Image credit: Anne Elizabeth Moore, cover for "Unmarketable," pub. The New Press, Fall 2007
I think, too, I’ve not only gotten extremely depressed by the heteronormative and tiny independent publishing scene in the US, but I’ve gotten bored with how media operates. A stressed out country does not read, and they certainly do not react to what they read about with action. Don’t get me wrong: the destruction of the independent publishing scene goes against the founding principles of this country. The loss of sustained independent bodies of reporting has directly contributed to the tracking and cessation of further violations of civil and human rights in the US, not to mention allowed for unchecked limits to freedoms in academia and elsewhere. But I’ve also really enjoyed moving away from the idea that journalism is the only solution. Smart people can get the same information from different sources.

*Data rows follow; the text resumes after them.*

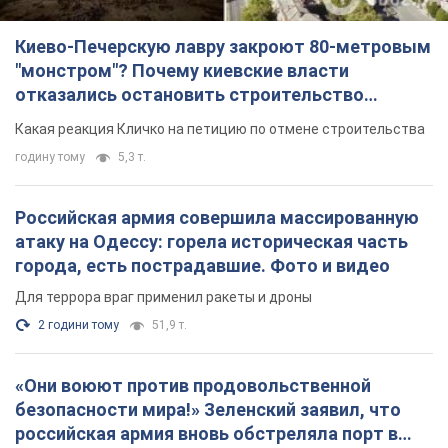
Киево-Печерскую лавру закроют 80-метровым
"монстром"? Почему киевские власти
отказались остановить строительство
небоскреба "московского верующего"
Какая реакция Кличко на петицию по отмене строительства
годину тому
5,3 т.
Российская армия совершила массированную
атаку на Одессу: горела историческая часть
города, есть пострадавшие. Фото и видео
Для террора враг применил ракеты и дроны
2 години тому
51,9 т.
«Они воюют против продовольственной
безопасности мира!» Зеленский заявил, что
российская армия вновь обстреляла порт в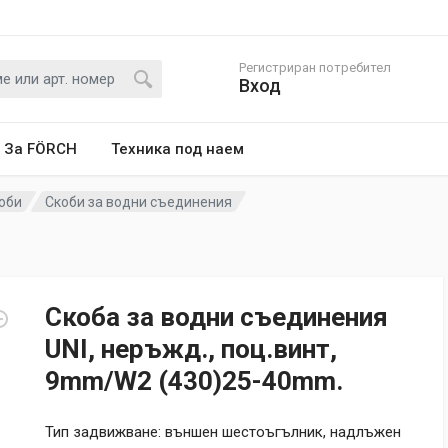
Регистриран потребител
Вход
За FÖRCH
Техника под наем
оби
Скоби за водни съединения
Скоба за водни съединения
UNI, неръжд., поц.винт,
9mm/W2 (430)25-40mm.
Тип задвижване: външен шестоъгълник, надлъжен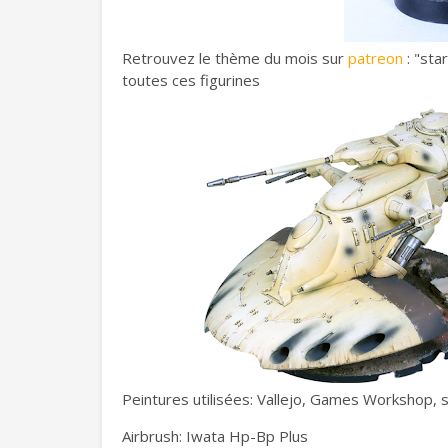
Retrouvez le thème du mois sur
patreon
: "sta
toutes ces figurines
Peintures utilisées: Vallejo, Games Workshop, 
Airbrush: Iwata Hp-Bp Plus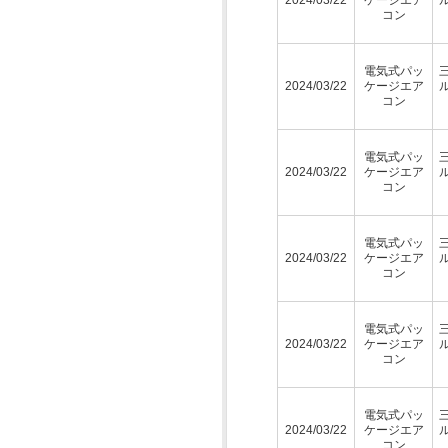
コン
電気式パッ
2024/03/22
ケージエア
コン
電気式パッ
2024/03/22
ケージエア
コン
電気式パッ
2024/03/22
ケージエア
コン
電気式パッ
2024/03/22
ケージエア
コン
電気式パッ
2024/03/22
ケージエア
コン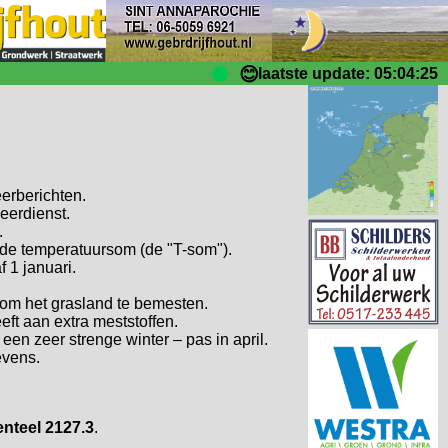
😊
laatste update: 05:04:25
erberichten.
eerdienst.
.
 de temperatuursom (de "T-som").
 1 januari.
 om het grasland te bemesten.
ft aan extra meststoffen.
een zeer strenge winter – pas in april.
evens.
nteel 2127.3
.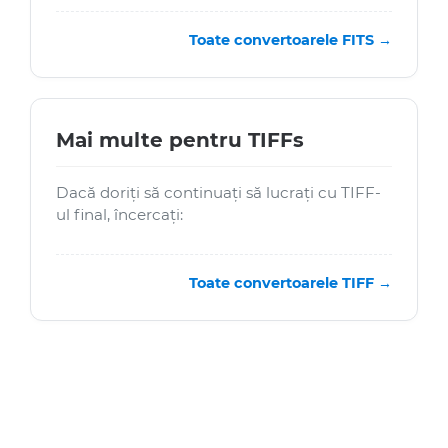
Toate convertoarele FITS →
Mai multe pentru TIFFs
Dacă doriți să continuați să lucrați cu TIFF-
ul final, încercați:
Toate convertoarele TIFF →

Because copyright doesn’t actually cover all matters of intellectual property rights: there are a ton of things that we do, make, use, and create that we don’t bother to assign copyright to. Cooking, for example, and quilting and knitting and sewing. Traditionally known as women’s work. Most of this isn’t eligible for copyright because, in the theory that went into creating the law, they worked from the accrued common knowledge of a group of people and result in products that are intended for private consumption. So: the law is publicly acknowledging that some work traditionally identified as feminine doesn’t matter in terms of this law, which after all is about the right to have ownership over, but also profit from, your own work. This is therefore a law that is fundamentally flawed, in several different arenas. Fighting it on its own terms isn’t going to change the basis of our understanding about the kinds of work that matters and the kinds of work that don’t.